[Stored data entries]
────────────────────────────────────────

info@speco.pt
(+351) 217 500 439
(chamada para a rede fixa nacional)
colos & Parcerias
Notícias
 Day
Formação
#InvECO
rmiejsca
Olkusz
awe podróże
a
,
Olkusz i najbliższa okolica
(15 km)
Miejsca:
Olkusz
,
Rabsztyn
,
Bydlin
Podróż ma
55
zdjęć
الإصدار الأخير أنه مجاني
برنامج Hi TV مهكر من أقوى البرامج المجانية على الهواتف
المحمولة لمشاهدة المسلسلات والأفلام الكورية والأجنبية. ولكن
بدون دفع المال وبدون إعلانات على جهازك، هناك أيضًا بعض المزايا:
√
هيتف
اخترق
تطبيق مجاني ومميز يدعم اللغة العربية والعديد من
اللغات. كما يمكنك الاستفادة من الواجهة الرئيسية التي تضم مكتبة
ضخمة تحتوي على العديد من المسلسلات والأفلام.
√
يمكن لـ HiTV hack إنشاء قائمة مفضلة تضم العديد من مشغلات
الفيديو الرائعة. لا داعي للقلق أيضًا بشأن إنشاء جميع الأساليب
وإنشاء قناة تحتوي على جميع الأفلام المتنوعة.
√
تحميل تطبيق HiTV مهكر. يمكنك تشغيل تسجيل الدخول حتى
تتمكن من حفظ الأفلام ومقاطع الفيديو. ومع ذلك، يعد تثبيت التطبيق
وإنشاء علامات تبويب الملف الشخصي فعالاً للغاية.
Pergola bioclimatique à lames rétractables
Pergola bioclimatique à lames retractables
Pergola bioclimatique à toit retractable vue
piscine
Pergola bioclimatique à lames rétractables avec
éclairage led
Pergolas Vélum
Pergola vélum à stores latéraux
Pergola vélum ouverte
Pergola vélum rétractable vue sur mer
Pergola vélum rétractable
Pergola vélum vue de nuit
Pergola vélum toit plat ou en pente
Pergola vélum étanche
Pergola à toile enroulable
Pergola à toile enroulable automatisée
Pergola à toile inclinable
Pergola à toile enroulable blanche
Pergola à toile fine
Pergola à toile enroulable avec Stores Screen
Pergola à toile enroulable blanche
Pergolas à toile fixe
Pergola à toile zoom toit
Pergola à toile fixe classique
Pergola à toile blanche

────────────────────────────────────────

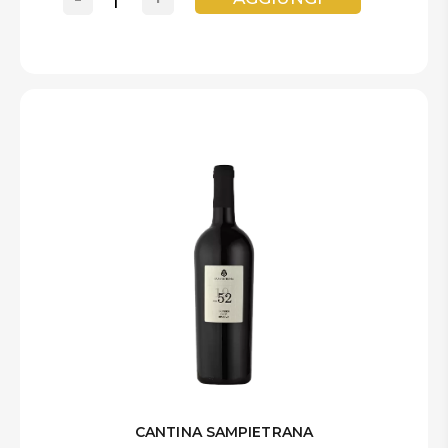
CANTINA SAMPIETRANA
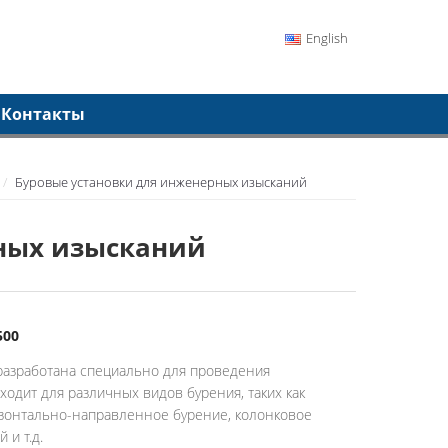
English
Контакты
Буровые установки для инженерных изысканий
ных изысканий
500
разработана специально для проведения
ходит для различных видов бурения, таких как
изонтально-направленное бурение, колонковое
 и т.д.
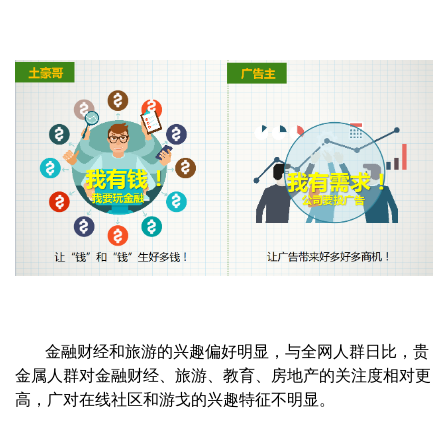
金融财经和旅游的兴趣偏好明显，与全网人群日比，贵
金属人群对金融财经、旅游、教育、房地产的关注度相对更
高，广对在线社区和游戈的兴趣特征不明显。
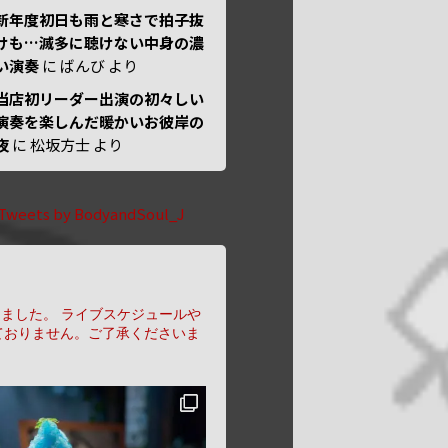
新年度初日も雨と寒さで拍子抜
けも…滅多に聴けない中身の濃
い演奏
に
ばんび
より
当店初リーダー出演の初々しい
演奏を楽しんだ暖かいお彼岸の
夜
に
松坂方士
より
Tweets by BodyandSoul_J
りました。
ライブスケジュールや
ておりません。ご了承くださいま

────────────────────────────────────────

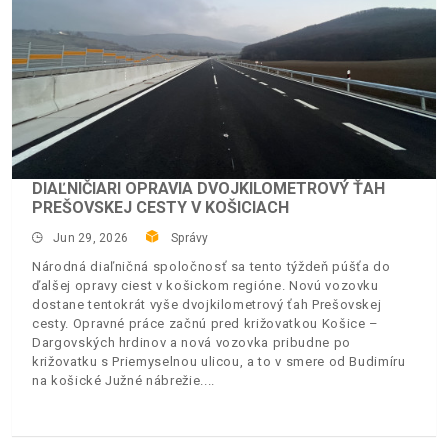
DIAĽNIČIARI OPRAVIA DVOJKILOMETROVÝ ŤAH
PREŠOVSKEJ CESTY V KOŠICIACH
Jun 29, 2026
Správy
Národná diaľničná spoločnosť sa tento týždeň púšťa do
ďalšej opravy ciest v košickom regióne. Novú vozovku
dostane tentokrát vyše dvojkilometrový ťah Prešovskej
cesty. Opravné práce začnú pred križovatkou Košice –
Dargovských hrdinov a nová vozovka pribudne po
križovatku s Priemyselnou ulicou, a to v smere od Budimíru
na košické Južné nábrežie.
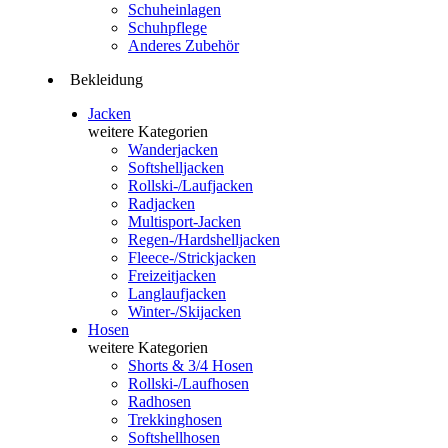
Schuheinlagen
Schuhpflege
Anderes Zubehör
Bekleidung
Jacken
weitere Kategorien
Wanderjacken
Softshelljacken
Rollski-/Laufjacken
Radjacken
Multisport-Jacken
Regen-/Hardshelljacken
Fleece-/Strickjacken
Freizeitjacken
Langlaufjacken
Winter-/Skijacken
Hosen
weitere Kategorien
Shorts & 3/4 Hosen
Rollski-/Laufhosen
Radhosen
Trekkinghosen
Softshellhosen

────────────────────────────────────────

PROBLEM REQUIREMENTS: Tell how many lines above include the word "rétractables". Give the number alone.

TASK RESULT: 2